Los héroes que fabricaba la feria

Tenían mucho prestigio los que ganaban los trofeos tirando con las escopetillas de feria

Eduardo de Vicente
07:00 • 14 jul. 2021

Eran héroes de ocasión, héroes de una noche, envueltos en aquella capa de heroísmo pobre que fue el pan de cada feria en los años de la posguerra.  Había que destacar en algo, aunque solo fuera pescando patos de plástico con un alambre en un barreño o corriendo con una bandeja llena de vasos en la mano, como se hacía en las carreras de camareros que se celebraban en el Paseo. 



La feria era una fábrica de héroes, de mitos de andar por casa que alcanzaban la popularidad por su valentía lanzándose a las aguas turbias del puerto o por ganar la carrera de bicicletas que siempre empezaba y terminaba en el Parque. Para los muchachos de aquel tiempo lo más parecido al cielo era ese instante en que le entregaban la copa y una muchacha vestida de gala de daba dos besos entre los aplausos del público.  Cuando regresaban a sus barrios lo hacían escoltados de una comitiva de seguidores que iban pregonando por cada esquina el éxito obtenido.



Tenían mucho prestigio entonces los reyes de la puntería, los que se llevaban todos los regalos en la caseta de la escopeta de feria. Era una de las grandes atracciones de aquellos tiempos, tan importante que los retratistas ambulantes que se ganaban un sueldo doble durante las fiestas, solían frecuentar el puesto para inmortalizar ese momento supremo en el que el ‘cazador’ guiñaba un ojo y disparaba. A cambio recibían la recompensa de la fama y una de aquellas botellas de vino apócrifo que habían pasado por todas las ferias de España. La puntería se medía también con los lanzamientos de penaltis, que se pusieron de moda en las ferias de los años sesenta. El feriante colocaba dos paquetes de tabaco en el suelo formando una portería y el competidor tenía que pasar una pelota entre las dos cajetillas sin tirarlas al suelo. El que conseguía el gol fumaba gratis esa noche.



El foco de la feria se trasladaba al mar cuando llegaba la hora de las cucañas en la bahía, donde la fuerza, la habilidad y la valentía se convertían en las principales virtudes de los competidores. Había que conquistar un trozo de tela al final de un palo lleno de grasa que se colocaba en el puerto. La mayoría terminaba cayendo al agua, hasta que llegaba el campeón para completar la proeza y llevarse todos los honores, que pasaban por esa porción de fama que le duraba toda la feria y por un pollo vivo o un jamón serrano para aliviar el hambre.

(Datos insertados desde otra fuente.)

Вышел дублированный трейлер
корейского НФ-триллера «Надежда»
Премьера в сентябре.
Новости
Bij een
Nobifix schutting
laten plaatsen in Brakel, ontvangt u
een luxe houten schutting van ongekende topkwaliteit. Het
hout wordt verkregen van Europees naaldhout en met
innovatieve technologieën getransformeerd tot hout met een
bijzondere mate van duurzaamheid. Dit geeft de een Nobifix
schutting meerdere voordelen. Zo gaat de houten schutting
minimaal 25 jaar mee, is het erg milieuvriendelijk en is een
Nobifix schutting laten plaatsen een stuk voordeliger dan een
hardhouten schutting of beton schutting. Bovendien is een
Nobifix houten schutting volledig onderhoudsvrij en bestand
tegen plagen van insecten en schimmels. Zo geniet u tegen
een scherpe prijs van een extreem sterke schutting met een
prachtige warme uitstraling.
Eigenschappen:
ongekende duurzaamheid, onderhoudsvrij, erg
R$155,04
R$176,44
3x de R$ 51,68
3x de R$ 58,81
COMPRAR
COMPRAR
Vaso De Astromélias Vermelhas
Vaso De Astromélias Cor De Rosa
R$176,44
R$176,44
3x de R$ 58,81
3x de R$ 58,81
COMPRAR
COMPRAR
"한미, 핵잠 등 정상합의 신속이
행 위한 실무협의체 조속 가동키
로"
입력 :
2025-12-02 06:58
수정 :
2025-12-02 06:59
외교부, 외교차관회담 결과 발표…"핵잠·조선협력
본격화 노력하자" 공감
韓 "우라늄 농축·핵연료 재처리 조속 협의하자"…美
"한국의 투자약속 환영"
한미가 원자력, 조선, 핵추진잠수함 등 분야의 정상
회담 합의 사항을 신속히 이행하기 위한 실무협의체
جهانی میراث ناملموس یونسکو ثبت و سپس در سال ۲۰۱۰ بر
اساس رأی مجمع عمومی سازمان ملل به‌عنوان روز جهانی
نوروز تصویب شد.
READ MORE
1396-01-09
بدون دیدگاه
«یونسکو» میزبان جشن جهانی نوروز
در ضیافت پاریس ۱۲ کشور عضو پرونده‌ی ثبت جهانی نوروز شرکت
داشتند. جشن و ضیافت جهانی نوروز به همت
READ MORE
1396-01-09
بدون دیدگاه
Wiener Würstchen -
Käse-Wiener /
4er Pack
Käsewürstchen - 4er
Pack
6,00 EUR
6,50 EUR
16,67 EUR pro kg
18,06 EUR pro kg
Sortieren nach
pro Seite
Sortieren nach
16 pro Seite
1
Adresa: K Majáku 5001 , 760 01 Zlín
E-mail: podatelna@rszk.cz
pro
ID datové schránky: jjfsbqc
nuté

Pero lo más emocionante de aquellas jornadas en el puerto no eran las cucañas, ni las travesías a nado, ni las exhibiciones desde el trampolín, sino los saltos que los más valientes ejecutaban desde lo alto de una de las grúas de carga que existían en el muelle; volaban en acrobáticas posturas y terminaban entrando de púa en el mar, ante el entusiasmo de los seguidores. 



En los primeros años cincuenta las autoridades prohibieron estos arriesgados saltos, no por el temor de que los saltadores oficiales sufrieran algún percance, que para algo estaba el Hospital y para algo estaban los médicos, sino porque aquellos valientes eran imitados después por las pandillas de muchachos, que sin ninguna experiencia ponían en grave riesgo sus vidas y dejaban las grúas echas un asco, lo que originaba las protestas de las autoridades de la Junta de Obras del Puerto.



Quizá, el deporte más famoso de la feria, aparte del boxeo, fue el de las carreras ciclistas. Formaban parte del programa de actos de todas las ferias y se llegaron a hacer tan populares que hubo un año, en 1942, que se organizó también una prueba para mujeres; no estuvo muy bien vista en los sectores más puritanos de la ciudad, contrarios a que las muchachas tomaran parte en estos espectáculo ‘tan masculinos’. Las señoritas Pepita Pinar, Pepita García y Adela López, hicieron historia subiendo al podio. Ellas también pudieron disfrutar de ese olimpo de pequeños dioses que fabricaba la feria.